UK inflation jumps to highest level in 10 years as energy bills soar

The UK energy regulator, Ofgem, lifted its cap on household bills on the back of rising wholesale gas prices to record levels. Photograph: Clynt Garnham Products/Alamy

The Guardian
By Richard Partington

Increase to 4.2% in October from 3.1% also driven by higher prices in restaurants and hotels

UK inflation has increased to its highest level in a decade, hitting a rate more than double the government’s target amid a severe cost of living squeeze from soaring household energy bills.

The Office for National Statistics said the consumer prices index measure of annual inflation rose to 4.2% in October, up from 3.1% in September – the highest rate since November 2011.

Driven by a dramatic jump in household gas and electricity prices, the figure was higher than forecast by City economists, with the annual inflation rate more than double the 2% target set by the government for the Bank of England.

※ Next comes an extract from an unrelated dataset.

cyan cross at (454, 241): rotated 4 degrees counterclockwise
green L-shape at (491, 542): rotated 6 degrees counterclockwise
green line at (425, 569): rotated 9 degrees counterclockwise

The increase will put pressure on the Bank to raise interest rates from as early as next month amid growing concern over the cost of living. It comes after the energy regulator, Ofgem, lifted its cap on household bills after wholesale gas prices soared to record levels as economies around the world emerged from lockdown and supplies of Russian gas to Europe failed to meet demand.

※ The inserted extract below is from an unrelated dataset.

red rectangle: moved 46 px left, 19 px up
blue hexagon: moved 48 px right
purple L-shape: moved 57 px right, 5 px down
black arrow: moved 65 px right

Grant Fitzner, chief economist at the ONS, said it was clear there would be further inflationary pressures in the coming months after the German government suspended its approval process for the Nord Stream 2 gas pipeline, triggering an increase in wholesale energy prices.

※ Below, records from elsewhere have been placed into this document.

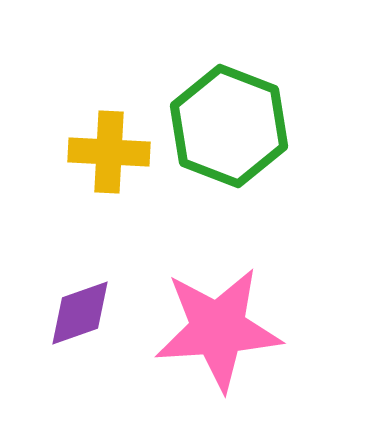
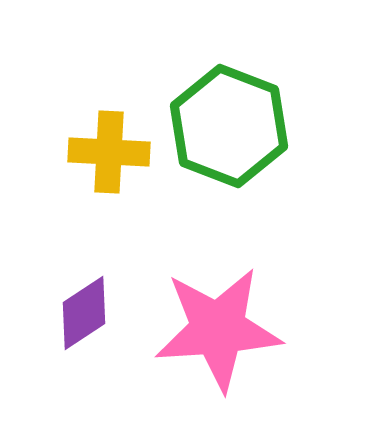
purple diamond: moved 4 px right; rotated 14 degrees counterclockwise
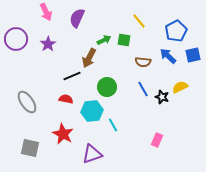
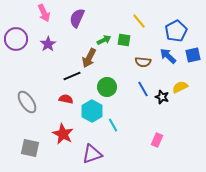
pink arrow: moved 2 px left, 1 px down
cyan hexagon: rotated 25 degrees counterclockwise
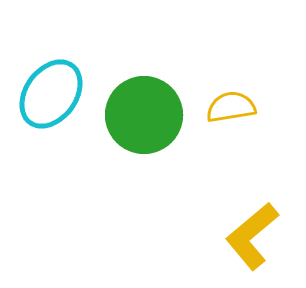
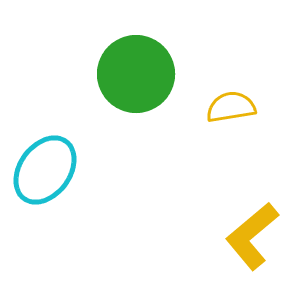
cyan ellipse: moved 6 px left, 76 px down
green circle: moved 8 px left, 41 px up
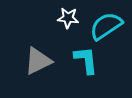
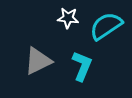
cyan L-shape: moved 4 px left, 6 px down; rotated 28 degrees clockwise
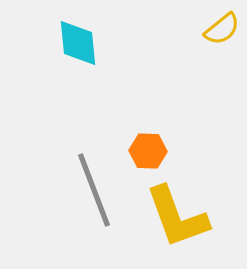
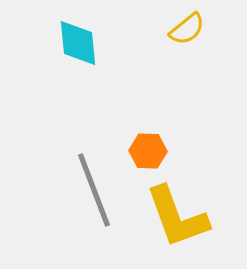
yellow semicircle: moved 35 px left
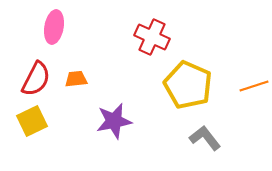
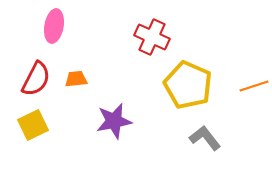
pink ellipse: moved 1 px up
yellow square: moved 1 px right, 4 px down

“You will see gas prices have gone up in the last day or two following the announcement from the German government on the Nord pipeline. It’s not clear that energy prices have peaked yet,” he said.

UK inflation increased to 4.2% in October 2021 – its highest rate in 10 years

Reflecting a squeeze on household spending power, the jump in the annual inflation rate was also driven by higher prices in restaurants and hotels after a partial removal of a VAT cut for the hospitality sector, as well as soaring prices for secondhand cars.

Much of the increase reflected depressed price levels a year ago as the coronavirus pandemic dragged down economic activity around the world, including the worst recession in Britain for 300 years.

Inflation is based on the annual change in price for a basket of goods and services, meaning a temporary fall 12 months earlier can push up the headline rate. Economists expect that the inflation rate should ease as these factors drop out of the calculation.

Record gas prices are driving the rise in inflation

However, the costs of raw materials, wages and transportation to their customers have risen sharply since economies reopened and the latest CPI numbers suggest businesses have started passing those increases on to their customers.

Threadneedle Street has warned inflation will peak at close to 5% next year – in what it predicts will be a temporary increase gradually fading back towards its 2% target as disruption caused by the pandemic recedes.

The chancellor, Rishi Sunak, said many countries were experiencing higher inflation after the easing of lockdown restrictions and that the government was taking action to help consumers with more than £4.2bn of help.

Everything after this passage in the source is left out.